News & Articles Types of Home Loan Insurance in Malaysia

Types of Home Loan Insurance in Malaysia


7 Sep 2015
Types of Home Loan Insurance in Malaysia
Home Loan insurance, also known as Mortgage Life Insurance, is a type of insurance that you can buy once you take a housing loan. Basically this insurance will pay the remainder of your housing loan to the bank in the unfortunate case that something happens to you and you are unable to work and earn money. Examples of these are instances of death or total permanent disability.

Housing loans are very long term commitments and therefore there is a need to provide some form of protection for the banks.

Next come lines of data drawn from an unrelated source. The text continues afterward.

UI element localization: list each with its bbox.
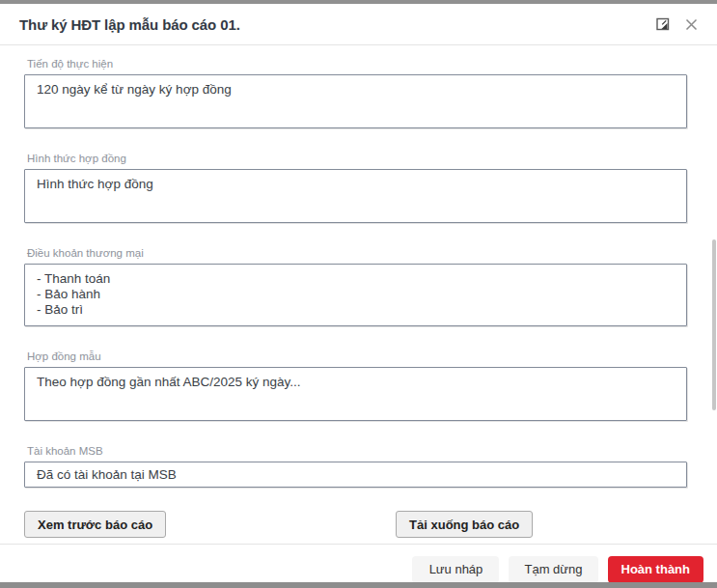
- maximize-button[interactable]: [654, 15, 672, 33]
- dialog-body: Tiến độ thực hiện 120 ngày kể từ ngày ký…: [0, 45, 717, 538]
- field-msb-account: Tài khoản MSB: [24, 445, 687, 488]
- dialog-header: Thư ký HĐT lập mẫu báo cáo 01.: [0, 4, 717, 45]
- field-commercial-terms: Điều khoản thương mại - Thanh toán - Bảo…: [24, 247, 687, 330]
- field-contract-template: Hợp đồng mẫu Theo hợp đồng gần nhất ABC/…: [24, 350, 687, 425]
- background-page-edge-top: [0, 0, 717, 4]
- field-contract-template-textarea[interactable]: Theo hợp đồng gần nhất ABC/2025 ký ngày.…: [24, 367, 687, 421]
- complete-button[interactable]: Hoàn thành: [608, 556, 704, 583]
- field-progress-label: Tiến độ thực hiện: [27, 58, 687, 70]
- field-commercial-terms-textarea[interactable]: - Thanh toán - Bảo hành - Bảo trì: [24, 264, 687, 326]
- field-commercial-terms-label: Điều khoản thương mại: [27, 247, 687, 259]
- save-draft-button[interactable]: Lưu nháp: [412, 556, 499, 583]
- scrollbar-thumb[interactable]: [712, 239, 716, 410]
- field-contract-form-textarea[interactable]: Hình thức hợp đồng: [24, 169, 687, 223]
- pause-button[interactable]: Tạm dừng: [509, 556, 597, 583]
- download-report-button[interactable]: Tải xuống báo cáo: [396, 511, 533, 538]
- background-page-edge-bottom: [0, 582, 717, 588]
- field-msb-account-input[interactable]: [24, 462, 687, 488]
- close-icon: [685, 18, 698, 31]
- maximize-icon: [656, 17, 670, 31]
- report-actions-row: Xem trước báo cáo Tải xuống báo cáo: [24, 511, 687, 538]
- screen: Thư ký HĐT lập mẫu báo cáo 01.: [0, 0, 717, 588]
- field-contract-form: Hình thức hợp đồng Hình thức hợp đồng: [24, 153, 687, 227]
- dialog-header-icons: [654, 15, 700, 33]
- field-progress: Tiến độ thực hiện 120 ngày kể từ ngày ký…: [24, 58, 687, 132]
- field-msb-account-label: Tài khoản MSB: [27, 445, 687, 457]
- close-button[interactable]: [683, 16, 700, 33]
- dialog-title: Thư ký HĐT lập mẫu báo cáo 01.: [19, 16, 240, 33]
- field-contract-template-label: Hợp đồng mẫu: [27, 350, 687, 362]
- preview-report-button[interactable]: Xem trước báo cáo: [24, 511, 166, 538]
- field-progress-textarea[interactable]: 120 ngày kể từ ngày ký hợp đồng: [24, 74, 687, 128]
- field-contract-form-label: Hình thức hợp đồng: [27, 153, 687, 164]
- report-dialog: Thư ký HĐT lập mẫu báo cáo 01.: [0, 4, 717, 582]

This also helps to ease the financial burden on your family or loved ones in the case of unfortunate incidences.

There are currently two types of Mortgage Life Insurance available to home buyers, the first is called Mortgage Reducing Term Assurance (MRTA) or Mortgage Decreasing Term Assurance (MDTA) . It has the following features:

1. The amount insured decreases as time goes along.
2. MRTA is paid in one lump sum at the beginning when you take a home loan.
3. It is then incorporated together into the monthly home loan repayment
4. If you successfully pay your home loan, the amount insured becomes zero and the insurance ceases to exist.
5. MRTAs are non-transferrable
6. It charges a low premium
7. In the case of a claim, the insurer will pay the bank whatever is left on your housing loan and you or your inheritors will get full home ownership.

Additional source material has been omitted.